Una condizione che, per venire al suo lavoro sullo storytelling, sembra contrapporre la vicenda di Blumkin che ha cercato di ricostruire, con le forme attuali di racconto della politica…
Lo storytelling vuole convincerci che non esiste che un «romanzo», una sola storia. Si presenta come una sorta di religione della narrazione. Come le grandi religioni monoteiste ci dice che non esiste che un unico e solo «libro», non se ne potrebbe perciò scrivere nessun altro, a rischio di subire una fatwa come è accaduto a Salman Rushdie. Al contrario, nella realtà in cui viviamo e in ciascuno di noi, proprio come indica la figura di Blumkin, ci sono diverse storie che si osservano, dialogano, si incontrano o si combattono. Una considerazione che non va però confusa con il contesto con cui ci dobbiamo misurare attualmente.

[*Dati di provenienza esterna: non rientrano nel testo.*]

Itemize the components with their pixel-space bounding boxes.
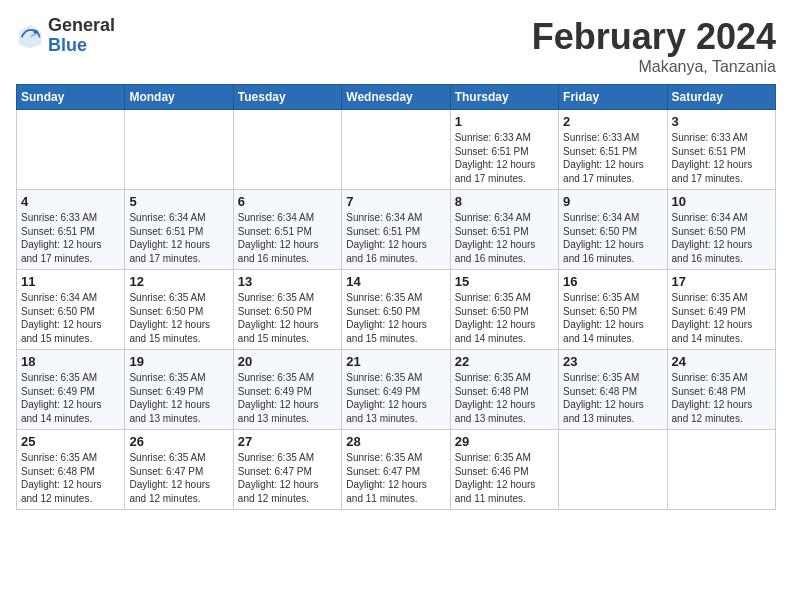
week-row-4: 25Sunrise: 6:35 AM Sunset: 6:48 PM Dayli… <box>17 430 776 510</box>
day-cell <box>233 110 341 190</box>
day-cell: 20Sunrise: 6:35 AM Sunset: 6:49 PM Dayli… <box>233 350 341 430</box>
day-info: Sunrise: 6:34 AM Sunset: 6:51 PM Dayligh… <box>346 211 445 265</box>
logo-text: General Blue <box>48 16 115 56</box>
day-cell: 8Sunrise: 6:34 AM Sunset: 6:51 PM Daylig… <box>450 190 558 270</box>
day-cell: 14Sunrise: 6:35 AM Sunset: 6:50 PM Dayli… <box>342 270 450 350</box>
day-cell <box>559 430 667 510</box>
day-number: 17 <box>672 274 771 289</box>
day-number: 23 <box>563 354 662 369</box>
day-cell: 22Sunrise: 6:35 AM Sunset: 6:48 PM Dayli… <box>450 350 558 430</box>
day-number: 15 <box>455 274 554 289</box>
week-row-1: 4Sunrise: 6:33 AM Sunset: 6:51 PM Daylig… <box>17 190 776 270</box>
day-number: 29 <box>455 434 554 449</box>
day-cell: 13Sunrise: 6:35 AM Sunset: 6:50 PM Dayli… <box>233 270 341 350</box>
day-number: 10 <box>672 194 771 209</box>
day-info: Sunrise: 6:34 AM Sunset: 6:50 PM Dayligh… <box>672 211 771 265</box>
day-cell: 26Sunrise: 6:35 AM Sunset: 6:47 PM Dayli… <box>125 430 233 510</box>
day-number: 8 <box>455 194 554 209</box>
day-number: 12 <box>129 274 228 289</box>
day-number: 13 <box>238 274 337 289</box>
day-info: Sunrise: 6:35 AM Sunset: 6:50 PM Dayligh… <box>346 291 445 345</box>
day-info: Sunrise: 6:33 AM Sunset: 6:51 PM Dayligh… <box>21 211 120 265</box>
day-cell: 12Sunrise: 6:35 AM Sunset: 6:50 PM Dayli… <box>125 270 233 350</box>
day-cell: 23Sunrise: 6:35 AM Sunset: 6:48 PM Dayli… <box>559 350 667 430</box>
day-info: Sunrise: 6:34 AM Sunset: 6:51 PM Dayligh… <box>455 211 554 265</box>
day-number: 16 <box>563 274 662 289</box>
day-cell: 5Sunrise: 6:34 AM Sunset: 6:51 PM Daylig… <box>125 190 233 270</box>
day-cell: 16Sunrise: 6:35 AM Sunset: 6:50 PM Dayli… <box>559 270 667 350</box>
header-cell-thursday: Thursday <box>450 85 558 110</box>
header-cell-friday: Friday <box>559 85 667 110</box>
day-number: 24 <box>672 354 771 369</box>
day-number: 7 <box>346 194 445 209</box>
calendar-table: SundayMondayTuesdayWednesdayThursdayFrid… <box>16 84 776 510</box>
day-info: Sunrise: 6:35 AM Sunset: 6:49 PM Dayligh… <box>672 291 771 345</box>
day-cell <box>17 110 125 190</box>
day-number: 4 <box>21 194 120 209</box>
day-cell: 4Sunrise: 6:33 AM Sunset: 6:51 PM Daylig… <box>17 190 125 270</box>
svg-point-1 <box>34 29 38 33</box>
day-cell: 10Sunrise: 6:34 AM Sunset: 6:50 PM Dayli… <box>667 190 775 270</box>
day-cell: 1Sunrise: 6:33 AM Sunset: 6:51 PM Daylig… <box>450 110 558 190</box>
day-cell: 28Sunrise: 6:35 AM Sunset: 6:47 PM Dayli… <box>342 430 450 510</box>
day-cell: 17Sunrise: 6:35 AM Sunset: 6:49 PM Dayli… <box>667 270 775 350</box>
day-number: 22 <box>455 354 554 369</box>
day-info: Sunrise: 6:34 AM Sunset: 6:50 PM Dayligh… <box>21 291 120 345</box>
header-cell-wednesday: Wednesday <box>342 85 450 110</box>
day-number: 27 <box>238 434 337 449</box>
day-info: Sunrise: 6:35 AM Sunset: 6:47 PM Dayligh… <box>238 451 337 505</box>
day-cell: 19Sunrise: 6:35 AM Sunset: 6:49 PM Dayli… <box>125 350 233 430</box>
day-info: Sunrise: 6:35 AM Sunset: 6:49 PM Dayligh… <box>21 371 120 425</box>
header-cell-saturday: Saturday <box>667 85 775 110</box>
day-number: 28 <box>346 434 445 449</box>
page-header: General Blue February 2024 Makanya, Tanz… <box>16 16 776 76</box>
day-info: Sunrise: 6:35 AM Sunset: 6:49 PM Dayligh… <box>129 371 228 425</box>
day-number: 11 <box>21 274 120 289</box>
day-info: Sunrise: 6:35 AM Sunset: 6:48 PM Dayligh… <box>455 371 554 425</box>
header-cell-monday: Monday <box>125 85 233 110</box>
day-info: Sunrise: 6:35 AM Sunset: 6:49 PM Dayligh… <box>238 371 337 425</box>
day-number: 26 <box>129 434 228 449</box>
month-title: February 2024 <box>532 16 776 58</box>
day-info: Sunrise: 6:35 AM Sunset: 6:49 PM Dayligh… <box>346 371 445 425</box>
day-number: 1 <box>455 114 554 129</box>
day-cell: 15Sunrise: 6:35 AM Sunset: 6:50 PM Dayli… <box>450 270 558 350</box>
day-number: 3 <box>672 114 771 129</box>
day-cell: 24Sunrise: 6:35 AM Sunset: 6:48 PM Dayli… <box>667 350 775 430</box>
logo-general: General <box>48 16 115 36</box>
day-cell <box>125 110 233 190</box>
day-number: 14 <box>346 274 445 289</box>
day-info: Sunrise: 6:33 AM Sunset: 6:51 PM Dayligh… <box>455 131 554 185</box>
day-cell: 11Sunrise: 6:34 AM Sunset: 6:50 PM Dayli… <box>17 270 125 350</box>
day-info: Sunrise: 6:35 AM Sunset: 6:48 PM Dayligh… <box>563 371 662 425</box>
day-info: Sunrise: 6:35 AM Sunset: 6:48 PM Dayligh… <box>672 371 771 425</box>
day-cell: 6Sunrise: 6:34 AM Sunset: 6:51 PM Daylig… <box>233 190 341 270</box>
location-title: Makanya, Tanzania <box>532 58 776 76</box>
day-cell: 21Sunrise: 6:35 AM Sunset: 6:49 PM Dayli… <box>342 350 450 430</box>
day-number: 9 <box>563 194 662 209</box>
week-row-3: 18Sunrise: 6:35 AM Sunset: 6:49 PM Dayli… <box>17 350 776 430</box>
day-cell: 25Sunrise: 6:35 AM Sunset: 6:48 PM Dayli… <box>17 430 125 510</box>
day-number: 2 <box>563 114 662 129</box>
header-cell-sunday: Sunday <box>17 85 125 110</box>
day-number: 20 <box>238 354 337 369</box>
day-cell: 27Sunrise: 6:35 AM Sunset: 6:47 PM Dayli… <box>233 430 341 510</box>
day-info: Sunrise: 6:35 AM Sunset: 6:48 PM Dayligh… <box>21 451 120 505</box>
day-info: Sunrise: 6:35 AM Sunset: 6:47 PM Dayligh… <box>129 451 228 505</box>
day-info: Sunrise: 6:35 AM Sunset: 6:50 PM Dayligh… <box>238 291 337 345</box>
week-row-2: 11Sunrise: 6:34 AM Sunset: 6:50 PM Dayli… <box>17 270 776 350</box>
day-info: Sunrise: 6:35 AM Sunset: 6:50 PM Dayligh… <box>129 291 228 345</box>
day-cell: 29Sunrise: 6:35 AM Sunset: 6:46 PM Dayli… <box>450 430 558 510</box>
week-row-0: 1Sunrise: 6:33 AM Sunset: 6:51 PM Daylig… <box>17 110 776 190</box>
logo-blue: Blue <box>48 36 115 56</box>
day-number: 18 <box>21 354 120 369</box>
day-info: Sunrise: 6:34 AM Sunset: 6:51 PM Dayligh… <box>238 211 337 265</box>
day-number: 25 <box>21 434 120 449</box>
day-cell: 7Sunrise: 6:34 AM Sunset: 6:51 PM Daylig… <box>342 190 450 270</box>
day-cell <box>342 110 450 190</box>
header-cell-tuesday: Tuesday <box>233 85 341 110</box>
day-info: Sunrise: 6:33 AM Sunset: 6:51 PM Dayligh… <box>563 131 662 185</box>
day-info: Sunrise: 6:35 AM Sunset: 6:50 PM Dayligh… <box>455 291 554 345</box>
day-info: Sunrise: 6:33 AM Sunset: 6:51 PM Dayligh… <box>672 131 771 185</box>
logo-icon <box>16 22 44 50</box>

Ciò a cui stiamo assistendo oggi rispetto a quando ho iniziato ad occuparmi di questo tema, è che siamo passati da una dimensione verticale in cui l’ufficio comunicazione dell’Eliseo o della Casa Bianca proponevano la «storia del giorno» ad uso e consumo dei cittadini, ad una dimensione orizzontale, ad una sorta di multi-storytelling in cui ciascuno di noi, attraverso la rete e soprattutto i social, diventa un protagonista di questo meccanismo. Lo spazio della comunicazione si è così trasformato in un autentico campo di battaglia dove ha luogo una «guerra delle narrazioni». Basta pensare all’elezione di Trump per essere consapevoli del peso che tutto ciò ha assunto nelle nostre vite.

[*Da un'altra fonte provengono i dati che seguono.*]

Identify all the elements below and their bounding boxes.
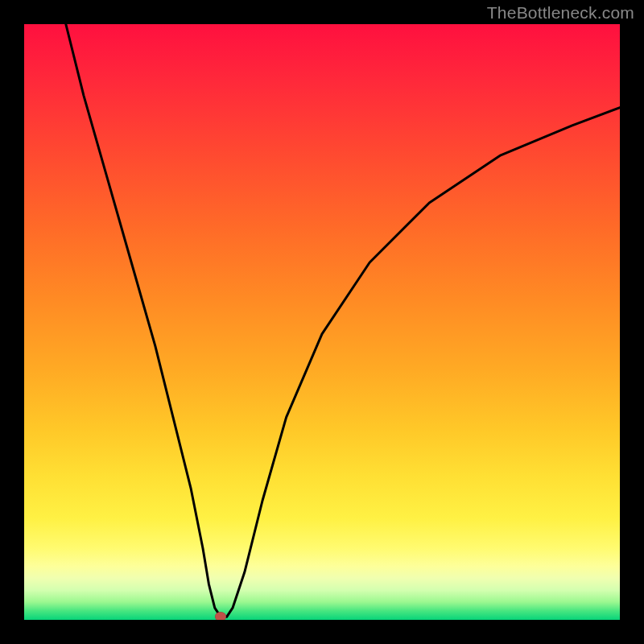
plot-area <box>24 24 620 620</box>
curve-svg <box>24 24 620 620</box>
bottleneck-curve <box>66 24 620 617</box>
optimum-marker <box>215 612 226 620</box>
chart-frame: TheBottleneck.com <box>0 0 644 644</box>
watermark-text: TheBottleneck.com <box>487 3 634 23</box>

In questo scenario si è così cominciato a parlare delle cosiddette fake news. In proposito lei ha citato le parole di Hannah Arendt che sosteneva come «il suddito ideale del regno totalitario» non dovesse essere convinto ideologicamente, bensì persuaso che «la distinzione tra fatti e finzione, e la distinzione tra vero e falso, non esistono più».

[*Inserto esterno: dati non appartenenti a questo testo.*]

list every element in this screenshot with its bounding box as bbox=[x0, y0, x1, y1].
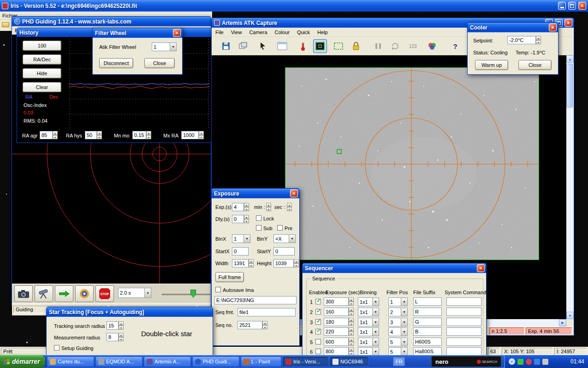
seq-enabled-checkbox[interactable] bbox=[315, 299, 321, 304]
seq-filter-select[interactable]: 4 bbox=[388, 327, 408, 336]
tray-icon-blue[interactable] bbox=[534, 359, 540, 365]
chevron-down-icon[interactable] bbox=[372, 328, 379, 336]
seq-enabled-checkbox[interactable] bbox=[315, 319, 321, 325]
seq-filter-select[interactable]: 3 bbox=[388, 318, 408, 326]
seq-suffix-field[interactable]: H600S bbox=[413, 338, 442, 346]
warm-up-button[interactable]: Warm up bbox=[475, 60, 508, 70]
full-frame-view-button[interactable] bbox=[313, 39, 327, 53]
cooler-close-action-button[interactable]: Close bbox=[518, 60, 552, 70]
biny-select[interactable]: =X bbox=[273, 234, 296, 243]
height-field[interactable]: 1039 bbox=[273, 259, 294, 267]
cooler-titlebar[interactable]: Cooler × bbox=[467, 22, 558, 32]
seq-suffix-field[interactable]: Ha800S bbox=[413, 347, 442, 356]
seq-suffix-field[interactable]: B bbox=[413, 327, 442, 336]
pre-checkbox[interactable] bbox=[277, 225, 283, 231]
seq-binning-select[interactable]: 1x1 bbox=[358, 327, 379, 336]
tray-collapse-icon[interactable]: « bbox=[509, 358, 515, 365]
lock-button[interactable] bbox=[349, 39, 363, 53]
tracking-search-radius-field[interactable]: 15 bbox=[107, 321, 119, 330]
lock-checkbox[interactable] bbox=[256, 215, 261, 221]
menu-camera[interactable]: Camera bbox=[249, 30, 267, 35]
filter-wheel-select[interactable]: 1 bbox=[152, 42, 177, 51]
seq-command-field[interactable] bbox=[446, 297, 481, 306]
measurement-radius-spinner[interactable] bbox=[119, 333, 124, 341]
pause-button[interactable] bbox=[371, 39, 385, 53]
taskbar-item-iris[interactable]: Iris - Versi... bbox=[283, 356, 328, 367]
filter-wheel-close-action-button[interactable]: Close bbox=[144, 58, 175, 68]
taskbar-item-artemis[interactable]: Artemis A... bbox=[144, 356, 191, 367]
chevron-down-icon[interactable] bbox=[170, 43, 176, 51]
taskbar-item-eqmod[interactable]: EQMOD A... bbox=[95, 356, 143, 367]
seq-command-field[interactable] bbox=[446, 347, 481, 356]
seq-command-field[interactable] bbox=[446, 327, 481, 336]
chevron-down-icon[interactable] bbox=[372, 298, 379, 306]
chevron-down-icon[interactable] bbox=[401, 348, 407, 356]
tray-icon-green[interactable] bbox=[517, 359, 523, 365]
cooler-close-button[interactable]: × bbox=[549, 24, 557, 31]
mx-ra-field[interactable]: 1000 bbox=[181, 131, 199, 139]
seq-binning-select[interactable]: 1x1 bbox=[358, 308, 379, 316]
seq-exposure-field[interactable]: 300 bbox=[324, 297, 349, 306]
seq-filter-select[interactable]: 1 bbox=[388, 297, 408, 306]
temperature-button[interactable] bbox=[296, 39, 310, 53]
exp-spinner[interactable] bbox=[244, 203, 249, 211]
iris-restore-button[interactable] bbox=[568, 2, 576, 10]
slider-handle[interactable] bbox=[190, 290, 196, 298]
chevron-down-icon[interactable] bbox=[372, 308, 379, 316]
seq-command-field[interactable] bbox=[446, 338, 481, 346]
filter-wheel-close-button[interactable]: × bbox=[173, 29, 181, 37]
autosave-checkbox[interactable] bbox=[215, 287, 221, 292]
menu-view[interactable]: View bbox=[231, 30, 242, 35]
seq-no-field[interactable]: 2521 bbox=[238, 321, 262, 329]
filter-wheel-titlebar[interactable]: Filter Wheel × bbox=[92, 28, 183, 38]
chevron-down-icon[interactable] bbox=[372, 348, 379, 356]
scroll-right-arrow[interactable]: ▶ bbox=[559, 319, 566, 326]
seq-exposure-field[interactable]: 160 bbox=[324, 308, 349, 316]
start-button[interactable]: démarrer bbox=[0, 355, 45, 368]
history-hide-button[interactable]: Hide bbox=[23, 68, 61, 78]
vertical-scrollbar[interactable]: ▲ ▼ bbox=[566, 55, 574, 319]
seq-exposure-field[interactable]: 600 bbox=[324, 338, 349, 346]
iris-close-button[interactable]: × bbox=[578, 2, 586, 10]
menu-help[interactable]: Help bbox=[317, 30, 328, 35]
star-tracking-titlebar[interactable]: Star Tracking [Focus + Autoguiding] bbox=[46, 307, 213, 317]
fps-counter-button[interactable]: 123 bbox=[407, 39, 421, 53]
loop-exposures-button[interactable] bbox=[55, 285, 73, 302]
measurement-radius-field[interactable]: 8 bbox=[107, 333, 119, 341]
iris-minimize-button[interactable] bbox=[558, 2, 566, 10]
seq-filter-select[interactable]: 2 bbox=[388, 308, 408, 316]
display-panel-button[interactable] bbox=[275, 39, 289, 53]
exposure-titlebar[interactable]: Exposure × bbox=[211, 188, 300, 198]
history-radec-button[interactable]: RA/Dec bbox=[23, 54, 61, 65]
seq-no-spinner[interactable] bbox=[262, 321, 267, 329]
chevron-down-icon[interactable] bbox=[401, 328, 407, 336]
chevron-down-icon[interactable] bbox=[401, 308, 407, 316]
chevron-down-icon[interactable] bbox=[372, 338, 379, 346]
seq-exposure-spinner[interactable] bbox=[349, 297, 354, 306]
save-image-button[interactable] bbox=[219, 39, 233, 53]
chevron-down-icon[interactable] bbox=[401, 318, 407, 326]
exposure-close-button[interactable]: × bbox=[290, 190, 298, 197]
chevron-down-icon[interactable] bbox=[289, 235, 295, 243]
scroll-up-arrow[interactable]: ▲ bbox=[566, 55, 574, 63]
sequencer-titlebar[interactable]: Sequencer × bbox=[302, 263, 487, 273]
seq-filter-select[interactable]: 5 bbox=[388, 338, 408, 346]
taskbar-item-cartes[interactable]: Cartes du... bbox=[47, 356, 94, 367]
min-spinner[interactable] bbox=[266, 203, 271, 211]
seq-exposure-field[interactable]: 220 bbox=[324, 327, 349, 336]
ra-hys-spinner[interactable] bbox=[97, 131, 102, 139]
ra-agr-spinner[interactable] bbox=[53, 131, 58, 139]
scroll-down-arrow[interactable]: ▼ bbox=[566, 312, 574, 319]
history-100-button[interactable]: 100 bbox=[23, 41, 61, 51]
dly-spinner[interactable] bbox=[244, 215, 249, 223]
mx-ra-spinner[interactable] bbox=[199, 131, 204, 139]
exp-field[interactable]: 4 bbox=[232, 203, 244, 211]
telescope-connect-button[interactable] bbox=[35, 285, 53, 302]
open-folder-icon[interactable] bbox=[2, 22, 9, 27]
multi-exposure-button[interactable] bbox=[236, 39, 250, 53]
seq-exposure-spinner[interactable] bbox=[349, 327, 354, 336]
seq-suffix-field[interactable]: L bbox=[413, 297, 442, 306]
seq-binning-select[interactable]: 1x1 bbox=[358, 318, 379, 326]
seq-enabled-checkbox[interactable] bbox=[315, 349, 321, 354]
seq-enabled-checkbox[interactable] bbox=[315, 329, 321, 334]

Il primo effetto della guerra dei racconti cui facevo riferimento è il prendere corpo di quello che chiamo «il pianeta del discredito». La continua contrapposizione di «storie», talvolta niente altro che delle autentiche bugie, ha condotto molti cittadini a divenire sempre più agnostici, a non credere più alla parola pubblica, non solo ai politici, ma anche ai media, ai ricercatori, ai medici o agli scienziati, come indicano ad esempio le follie che vengono affermate sul clima. Una situazione che interroga il futuro stesso della democrazia che si basa, o si dovrebbe basare, sul confronto delle idee. Lo spazio mediatico dove hanno luogo queste «guerre narrative» sembra sul punto di rimpiazzare quella «democrazia deliberativa» di cui parla Jürgen Habermas, fondata su un processo discorsivo razionale.